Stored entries
──────────────────────────────

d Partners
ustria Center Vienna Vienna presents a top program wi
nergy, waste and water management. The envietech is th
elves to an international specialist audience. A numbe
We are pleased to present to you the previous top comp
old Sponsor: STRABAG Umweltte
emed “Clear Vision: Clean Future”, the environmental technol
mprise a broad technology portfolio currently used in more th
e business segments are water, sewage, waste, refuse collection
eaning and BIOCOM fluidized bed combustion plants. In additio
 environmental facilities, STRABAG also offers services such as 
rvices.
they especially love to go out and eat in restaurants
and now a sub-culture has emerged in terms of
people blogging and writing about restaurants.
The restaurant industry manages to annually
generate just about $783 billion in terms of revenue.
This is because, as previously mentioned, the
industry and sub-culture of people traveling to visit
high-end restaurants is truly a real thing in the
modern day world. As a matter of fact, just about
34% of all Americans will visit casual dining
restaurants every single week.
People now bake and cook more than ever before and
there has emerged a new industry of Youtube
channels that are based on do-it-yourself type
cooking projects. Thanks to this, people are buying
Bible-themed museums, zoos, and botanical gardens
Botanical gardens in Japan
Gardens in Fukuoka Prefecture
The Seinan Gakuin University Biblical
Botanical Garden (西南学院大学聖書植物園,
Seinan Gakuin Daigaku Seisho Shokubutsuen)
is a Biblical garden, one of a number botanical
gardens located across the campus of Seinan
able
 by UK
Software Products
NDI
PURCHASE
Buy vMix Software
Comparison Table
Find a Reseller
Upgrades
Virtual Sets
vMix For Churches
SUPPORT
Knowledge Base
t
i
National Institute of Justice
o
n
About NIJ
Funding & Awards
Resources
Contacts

──────────────────────────────

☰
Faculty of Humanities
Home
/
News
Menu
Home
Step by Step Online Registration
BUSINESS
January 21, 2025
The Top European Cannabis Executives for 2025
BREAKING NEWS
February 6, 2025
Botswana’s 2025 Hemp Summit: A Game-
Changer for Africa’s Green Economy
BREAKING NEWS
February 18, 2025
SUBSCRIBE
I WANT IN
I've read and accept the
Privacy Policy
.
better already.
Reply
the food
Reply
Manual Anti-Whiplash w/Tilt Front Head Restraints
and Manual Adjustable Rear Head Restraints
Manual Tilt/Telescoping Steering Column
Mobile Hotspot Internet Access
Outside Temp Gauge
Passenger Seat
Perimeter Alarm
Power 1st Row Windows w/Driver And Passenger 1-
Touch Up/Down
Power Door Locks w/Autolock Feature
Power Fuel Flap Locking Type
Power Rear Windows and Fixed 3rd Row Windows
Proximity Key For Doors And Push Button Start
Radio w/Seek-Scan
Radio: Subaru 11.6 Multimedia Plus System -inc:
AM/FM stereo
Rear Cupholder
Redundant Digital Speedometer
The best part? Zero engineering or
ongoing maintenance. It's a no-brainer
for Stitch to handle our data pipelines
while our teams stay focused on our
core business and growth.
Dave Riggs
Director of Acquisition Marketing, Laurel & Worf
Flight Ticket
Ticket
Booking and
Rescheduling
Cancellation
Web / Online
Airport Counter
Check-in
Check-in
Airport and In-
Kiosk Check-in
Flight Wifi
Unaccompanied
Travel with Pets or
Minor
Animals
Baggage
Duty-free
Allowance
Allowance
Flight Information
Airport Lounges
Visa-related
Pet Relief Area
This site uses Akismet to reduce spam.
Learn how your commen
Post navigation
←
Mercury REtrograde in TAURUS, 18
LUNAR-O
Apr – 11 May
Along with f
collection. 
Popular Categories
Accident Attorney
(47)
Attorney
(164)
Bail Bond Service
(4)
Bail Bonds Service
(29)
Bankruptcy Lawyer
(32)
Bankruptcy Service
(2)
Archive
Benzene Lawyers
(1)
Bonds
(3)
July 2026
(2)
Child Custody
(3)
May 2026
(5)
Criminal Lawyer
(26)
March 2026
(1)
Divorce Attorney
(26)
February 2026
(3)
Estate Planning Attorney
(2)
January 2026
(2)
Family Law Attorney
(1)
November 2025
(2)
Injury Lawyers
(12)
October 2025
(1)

──────────────────────────────

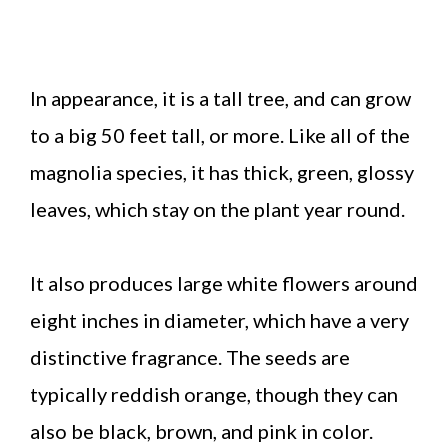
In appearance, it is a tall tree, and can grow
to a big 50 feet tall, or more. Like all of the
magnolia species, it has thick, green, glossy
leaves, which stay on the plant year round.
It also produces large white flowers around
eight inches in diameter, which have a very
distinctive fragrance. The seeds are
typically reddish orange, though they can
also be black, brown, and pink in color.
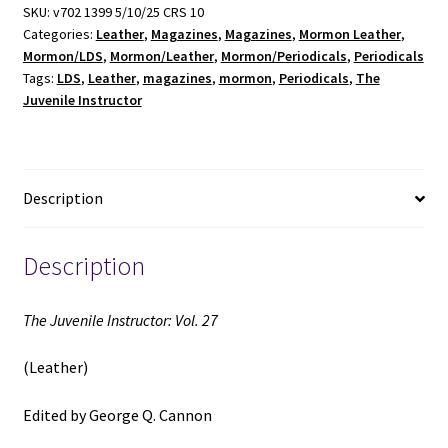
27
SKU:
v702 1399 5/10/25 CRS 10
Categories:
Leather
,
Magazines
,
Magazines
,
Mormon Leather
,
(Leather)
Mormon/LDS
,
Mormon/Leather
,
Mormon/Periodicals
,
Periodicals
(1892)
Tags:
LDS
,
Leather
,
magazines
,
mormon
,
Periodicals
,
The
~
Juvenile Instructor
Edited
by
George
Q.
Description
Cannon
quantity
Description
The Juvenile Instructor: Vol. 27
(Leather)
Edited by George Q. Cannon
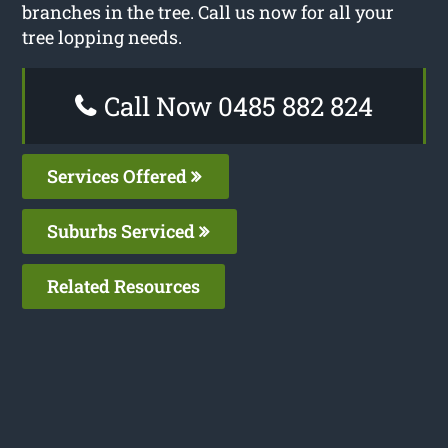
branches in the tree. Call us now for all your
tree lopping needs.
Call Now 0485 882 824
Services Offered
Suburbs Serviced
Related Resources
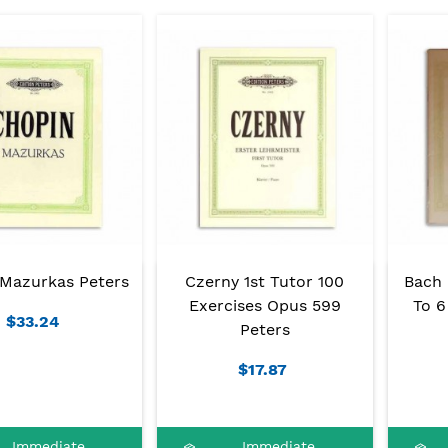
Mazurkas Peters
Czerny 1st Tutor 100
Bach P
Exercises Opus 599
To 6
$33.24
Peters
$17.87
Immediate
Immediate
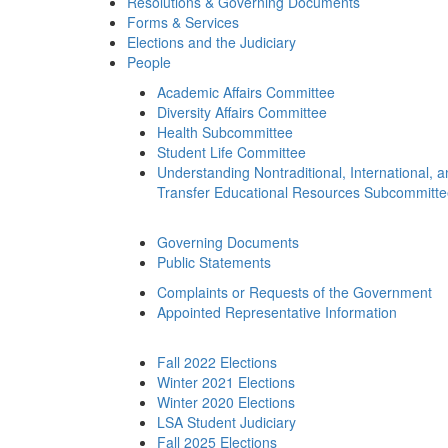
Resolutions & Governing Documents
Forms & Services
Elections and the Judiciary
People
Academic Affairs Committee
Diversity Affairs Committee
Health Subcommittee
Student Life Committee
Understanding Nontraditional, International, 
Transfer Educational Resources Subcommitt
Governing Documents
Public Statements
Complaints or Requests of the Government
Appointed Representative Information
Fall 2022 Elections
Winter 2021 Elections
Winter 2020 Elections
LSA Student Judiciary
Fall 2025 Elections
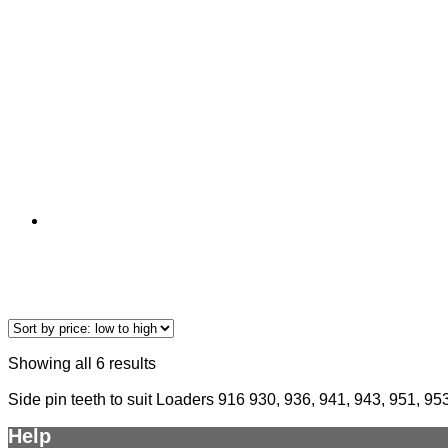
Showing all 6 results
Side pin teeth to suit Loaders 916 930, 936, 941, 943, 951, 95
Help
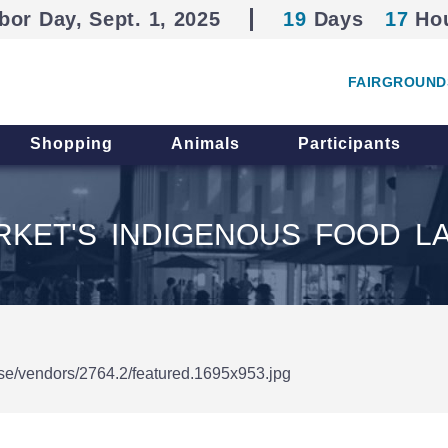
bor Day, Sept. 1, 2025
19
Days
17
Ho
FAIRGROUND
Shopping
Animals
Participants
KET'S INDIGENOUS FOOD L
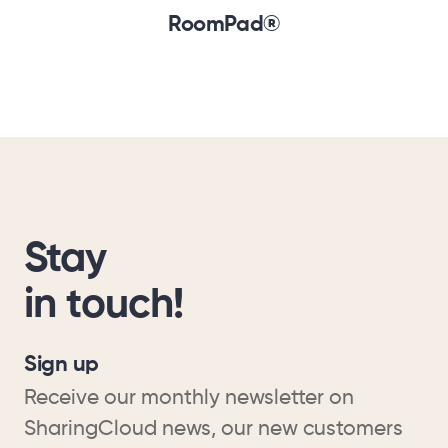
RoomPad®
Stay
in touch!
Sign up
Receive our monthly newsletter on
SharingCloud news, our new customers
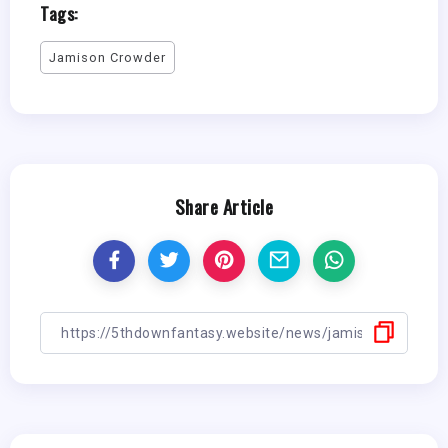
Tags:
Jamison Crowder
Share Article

──────────────────────────────

**ACTIVITY**
If a line in the records above contains the word "Winter", copy it.

**RESULT FOR THIS EXERCISE**
Winter 2021 Elections
Winter 2020 Elections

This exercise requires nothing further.